I used to live near a train station. It was like a 3min walk and the train would get you to the next stop, Balham, which was a few km away in exactly 4mins. Balham had a much wider range of resturant choices than where I lived and I noticed the all the food discovery apps would never recommend food from there because they all worked by drawing some radius around my location to present me with options. But I could catch the train and get to Balham quicker than I could get to a lot of the places inside the radius. Then I thought it would be neat if you could accurately search for restarants by time instead of some arbitrary radius. The truth is, we're more worried about how long it takes to get somewhere than how far it is physically. As I learnt, you can get a lot further in London in a shorter time than you probably think.

So back in 2014 I built Wisky (Dont ask. Terrible name, I know). The first step was building a graph of London. That meant collecting all bus, tube and train routes throughout London, including geolocation information and changeover time. It took a while but I managed to get all of this from TFL and compile it.
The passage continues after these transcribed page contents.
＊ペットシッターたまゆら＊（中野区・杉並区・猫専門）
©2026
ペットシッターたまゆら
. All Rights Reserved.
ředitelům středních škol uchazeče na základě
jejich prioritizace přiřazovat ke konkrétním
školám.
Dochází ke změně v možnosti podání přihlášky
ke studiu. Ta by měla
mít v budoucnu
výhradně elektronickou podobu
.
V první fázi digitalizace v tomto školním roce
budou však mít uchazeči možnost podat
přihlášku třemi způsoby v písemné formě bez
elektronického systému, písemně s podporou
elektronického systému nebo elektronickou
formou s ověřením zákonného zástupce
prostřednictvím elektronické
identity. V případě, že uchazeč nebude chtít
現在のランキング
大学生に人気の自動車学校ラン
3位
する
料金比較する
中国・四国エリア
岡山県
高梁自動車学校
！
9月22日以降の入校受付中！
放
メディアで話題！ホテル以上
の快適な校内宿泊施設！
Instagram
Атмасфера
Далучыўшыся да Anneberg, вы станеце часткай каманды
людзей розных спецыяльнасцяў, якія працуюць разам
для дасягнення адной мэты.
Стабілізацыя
Next I needed similar restaurant information. Reliable ratings, geolocation, cuisine type and the rest. Foursquare was great for that sort of information and they even had an API.. so I scraped it.. frequently. I had to find a way to do it without hitting rate limits. Post for another time maybe ?

After adding all this data to a single graph correctly (hopefully), the algorithm to bring it all together Dijkstra for shortest paths. Solving the exact problem I had. Now I could pretty accurately tell how far I could get in a certain about of time in all directions from a location. You initiate the search by adding the users location to the graph, doing a spatial search for the stations/stops and restuarants immediately around and adding temporary edges to those nodes. From there its all dijkstra.
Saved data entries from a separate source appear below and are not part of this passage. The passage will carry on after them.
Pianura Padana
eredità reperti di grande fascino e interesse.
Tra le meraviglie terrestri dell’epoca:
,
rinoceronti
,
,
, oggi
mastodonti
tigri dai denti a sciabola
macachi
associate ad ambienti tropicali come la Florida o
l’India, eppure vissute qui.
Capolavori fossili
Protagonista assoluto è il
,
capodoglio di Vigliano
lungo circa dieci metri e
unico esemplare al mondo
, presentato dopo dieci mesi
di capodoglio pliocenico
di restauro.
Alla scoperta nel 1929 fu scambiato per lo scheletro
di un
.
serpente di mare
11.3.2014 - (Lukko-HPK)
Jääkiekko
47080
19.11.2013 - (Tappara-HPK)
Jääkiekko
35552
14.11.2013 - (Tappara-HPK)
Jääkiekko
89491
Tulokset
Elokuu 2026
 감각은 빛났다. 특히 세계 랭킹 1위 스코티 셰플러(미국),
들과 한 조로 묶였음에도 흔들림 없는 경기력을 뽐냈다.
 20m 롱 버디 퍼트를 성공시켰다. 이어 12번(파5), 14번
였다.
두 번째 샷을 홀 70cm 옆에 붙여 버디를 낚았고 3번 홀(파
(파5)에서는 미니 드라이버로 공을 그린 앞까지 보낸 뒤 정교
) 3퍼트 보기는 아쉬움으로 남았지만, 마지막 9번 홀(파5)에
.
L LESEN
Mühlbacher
There were a few interesting problems I came across while building Wisky. Like, what results do you serve at night time when Londons public transport is a different graph almost entirely (I didn't solve this one).. or what you do with users spelling mistakes because 0 results due of a typo is not really good enough. .. or how much of the that time a user searches by are they willing to walk. The list goes on.

I decided to sunset the app, for now at least, due to the amount of maintenance it required versus the amount of usage it got. Ultimately I feel like I achieved what wanted to. Learnt a lot about graphs, London and found some places I otherwise probably wouldn't have. The code is still there, maybe one day I'll put back together.